Home

Preparing an initial moment accumulation rate distribution

For a model run, we need some amount of moment accumulation on a fault surface. Currently, for the single mesh case these initial values are stored in an .npy file the path to which is specified in the initial_slip_deficit_rate_file variable of the main skies run file (e.g., skies_parameters.json)

Steps:

• Generating an initial slip deficit distribution. Using celeri is one way to do this. Currently, celeri does not automatically write out individual .npy files for the estimate strike- and dip-slip rates on individual meshes. An example notebook with a few cells at the bottom that are relatively easy to modify for this purpose of a specific example can be found at: celeri/notebooks/celeri_dense_new.ipynb. This can be used to produce a .npy file directly for use in skies.

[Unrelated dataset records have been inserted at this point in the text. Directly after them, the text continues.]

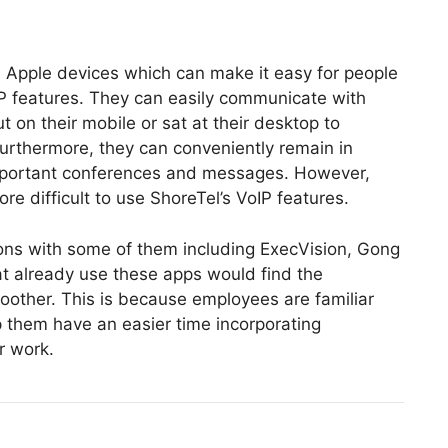
 Apple devices which can make it easy for people
IP features. They can easily communicate with
on their mobile or sat at their desktop to
Furthermore, they can conveniently remain in
mportant conferences and messages. However,
more difficult to use ShoreTel’s VoIP features.
ions with some of them including ExecVision, Gong
at already use these apps would find the
oother. This is because employees are familiar
 them have an easier time incorporating
r work.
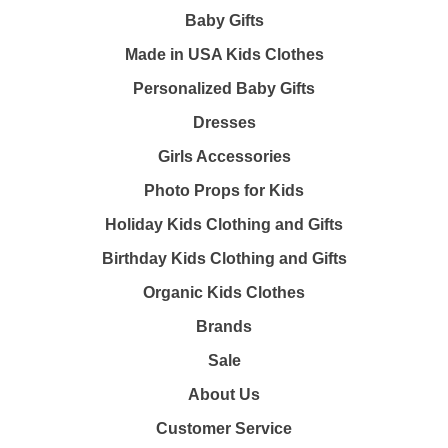
Baby Gifts
Made in USA Kids Clothes
Personalized Baby Gifts
Dresses
Girls Accessories
Photo Props for Kids
Holiday Kids Clothing and Gifts
Birthday Kids Clothing and Gifts
Organic Kids Clothes
Brands
Sale
About Us
Customer Service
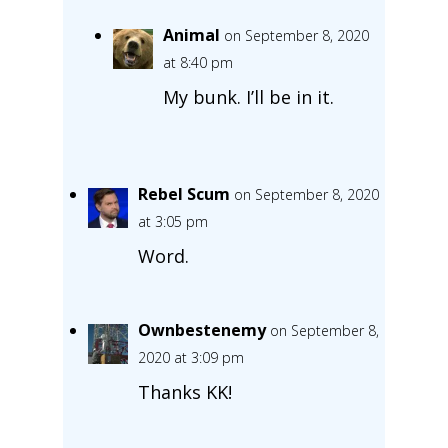
Animal
on September 8, 2020
at 8:40 pm
My bunk. I’ll be in it.
Rebel Scum
on September 8, 2020
at 3:05 pm
Word.
Ownbestenemy
on September 8,
2020 at 3:09 pm
Thanks KK!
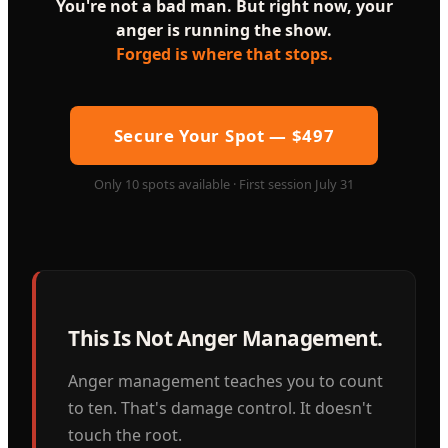
You're not a bad man. But right now, your
anger is running the show.
Forged is where that stops.
Secure Your Spot — $497
Only 10 spots available · First session July 31
This Is Not Anger Management.
Anger management teaches you to count
to ten. That's damage control. It doesn't
touch the root.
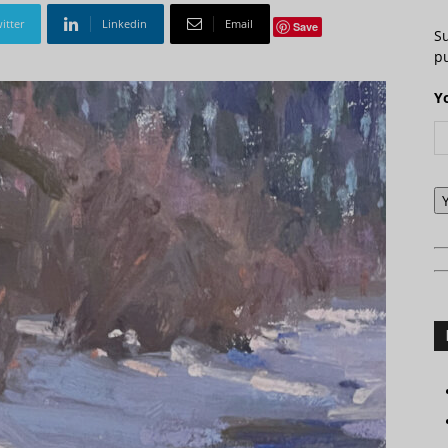
itter
Linkedin
Email
Save
S
pu
Y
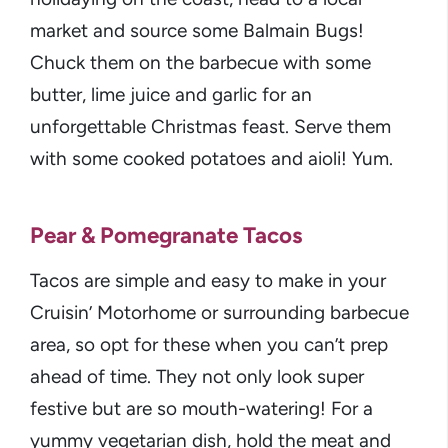
market and source some Balmain Bugs!
Chuck them on the barbecue with some
butter, lime juice and garlic for an
unforgettable Christmas feast. Serve them
with some cooked potatoes and aioli! Yum.
Pear & Pomegranate Tacos
Tacos are simple and easy to make in your
Cruisin’ Motorhome or surrounding barbecue
area, so opt for these when you can’t prep
ahead of time. They not only look super
festive but are so mouth-watering! For a
yummy vegetarian dish, hold the meat and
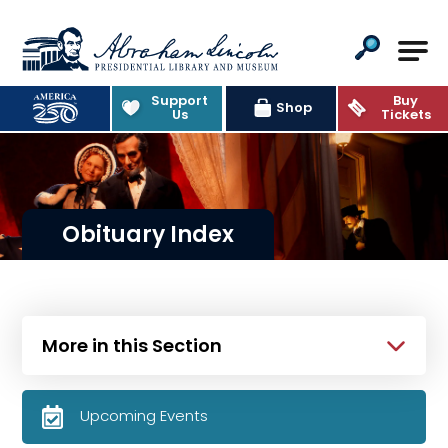
Abraham Lincoln Presidential Lib
Support
Buy
Shop
Us
Tickets
Obituary Index
More in this Section
Upcoming Events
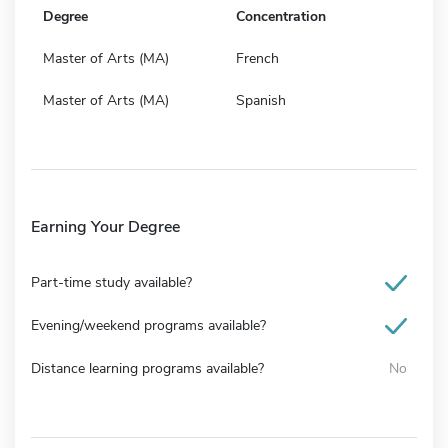
Degree
Concentration
Master of Arts (MA)
French
Master of Arts (MA)
Spanish
Earning Your Degree
Part-time study available?
Evening/weekend programs available?
Distance learning programs available?
No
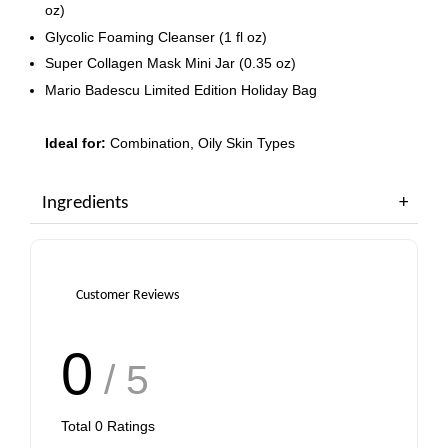
oz)
Glycolic Foaming Cleanser (1 fl oz)
Super Collagen Mask Mini Jar (0.35 oz)
Mario Badescu Limited Edition Holiday Bag
Ideal for:
Combination, Oily Skin Types
Ingredients
Customer Reviews
0
/ 5
Total
0
Ratings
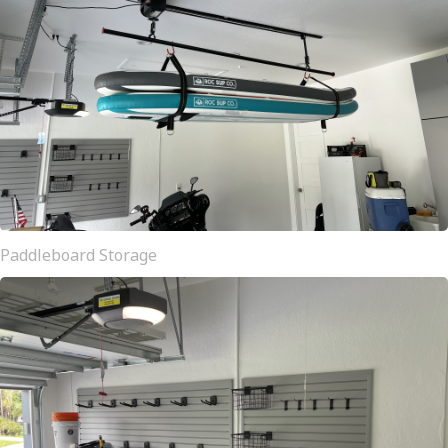
Paddleboard Storage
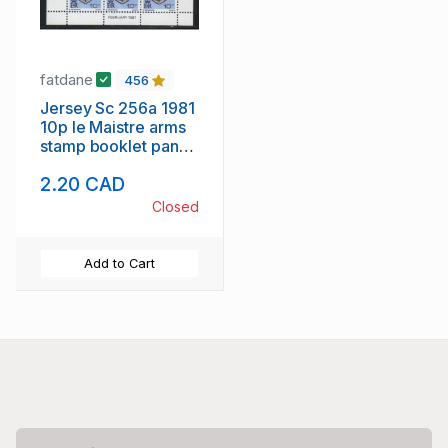
fatdane
456
Jersey Sc 256a 1981
10p le Maistre arms
stamp booklet pane
of 6 mint NH
2.20 CAD
Closed
Add to Cart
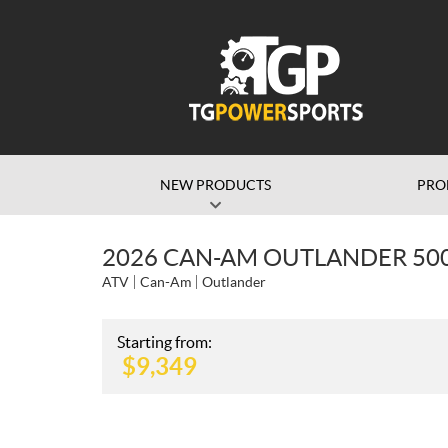
NEW PRODUCTS
PRO
2026 CAN-AM OUTLANDER 500
ATV
Can-Am
Outlander
Starting from:
$
9,349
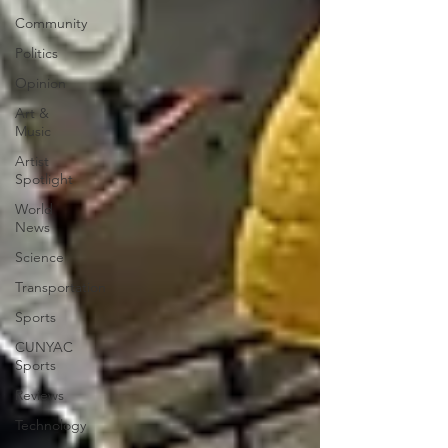
Community
Politics
Opinion
Art &
Music
Artist
Spotlight
World
News
Science
Transportation
Sports
CUNYAC
Sports
Reviews
Technology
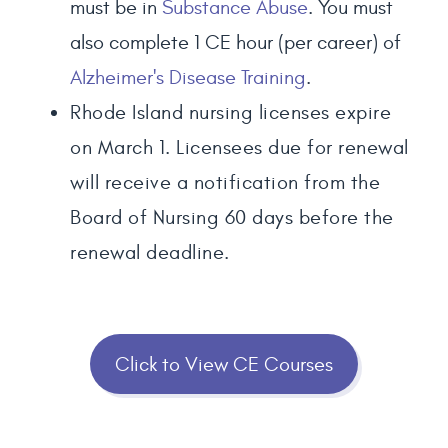
must be in
Substance Abuse
. You must
also complete 1 CE hour (per career) of
Alzheimer's Disease Training
.
Rhode Island nursing licenses expire
on March 1. Licensees due for renewal
will receive a notification from the
Board of Nursing 60 days before the
renewal deadline.
Click to View CE Courses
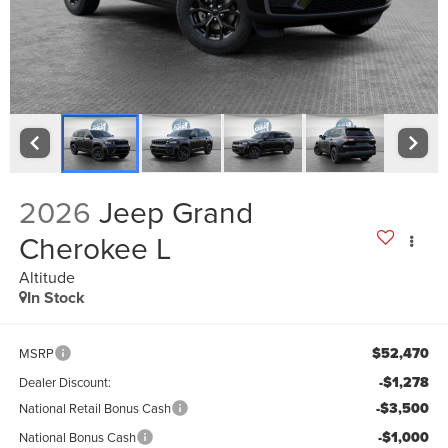
2026
Jeep Grand
Cherokee L
Altitude
In Stock
$52,470
MSRP
-$1,278
Dealer Discount:
-$3,500
National Retail Bonus Cash
-$1,000
National Bonus Cash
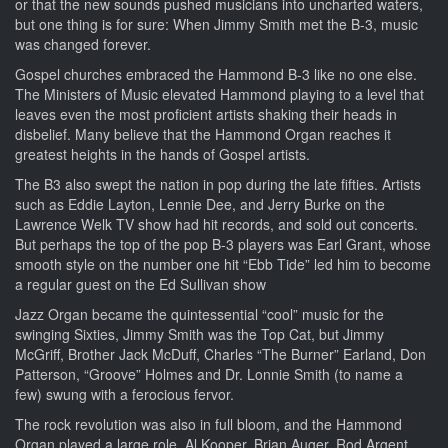
or that the new sounds pushed musicians into uncharted waters,
but one thing is for sure: When Jimmy Smith met the B-3, music
was changed forever.
Gospel churches embraced the Hammond B-3 like no one else.
The Ministers of Music elevated Hammond playing to a level that
leaves even the most proficient artists shaking their heads in
disbelief. Many believe that the Hammond Organ reaches it
greatest heights in the hands of Gospel artists.
The B3 also swept the nation in pop during the late fifties. Artists
such as Eddie Layton, Lennie Dee, and Jerry Burke on the
Lawrence Welk TV show had hit records, and sold out concerts.
But perhaps the top of the pop B-3 players was Earl Grant, whose
smooth style on the number one hit “Ebb Tide” led him to become
a regular guest on the Ed Sullivan show
Jazz Organ became the quintessential “cool” music for the
swinging Sixties, Jimmy Smith was the Top Cat, but Jimmy
McGriff, Brother Jack McDuff, Charles “The Burner” Earland, Don
Patterson, “Groove” Holmes and Dr. Lonnie Smith (to name a
few) swung with a ferocious fervor.
The rock revolution was also in full bloom, and the Hammond
Organ played a large role. Al Kooper, Brian Auger, Rod Argent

• Interpolating to higher resolution meshes. Initial slip distributions from celeri or other sources may be realized on meshes that are at lower resolution than desired for a particular skies experiment. We can interpolate from a lower resolution mesh to a higher resolution mesh using a notebook similar to the one found at: skies/nankai_interpolate.ipynb. This notebook needs three files to run: 1) a low-resolution .msh file (used for celeri run), 2) a .npy file with slip deficit rates at the centroid of each mesh element in the low-resolution .msh file, and 3) a higher-resolution .msh file that we want to interpolate the slip-deficit rates from the low resolution file onto. This notebook (e.g., skies/nankai_interpolate.ipynb) and will write an output .npy file at higher resolution.

Notes:

• Location of specified .npy file for initial slip deficit should be moved to mesh_parameters.json so that it can be specified on a mesh-by-mesh basis.
• Modify celeri so that it outputs .npy files for strike- and dip-slip slip deficit rates for each mesh individually. This means that a single celeri run should produce 2 * len(meshes) files with these estimates. The purpose of this is to automatically produce outputs that can be used in skies.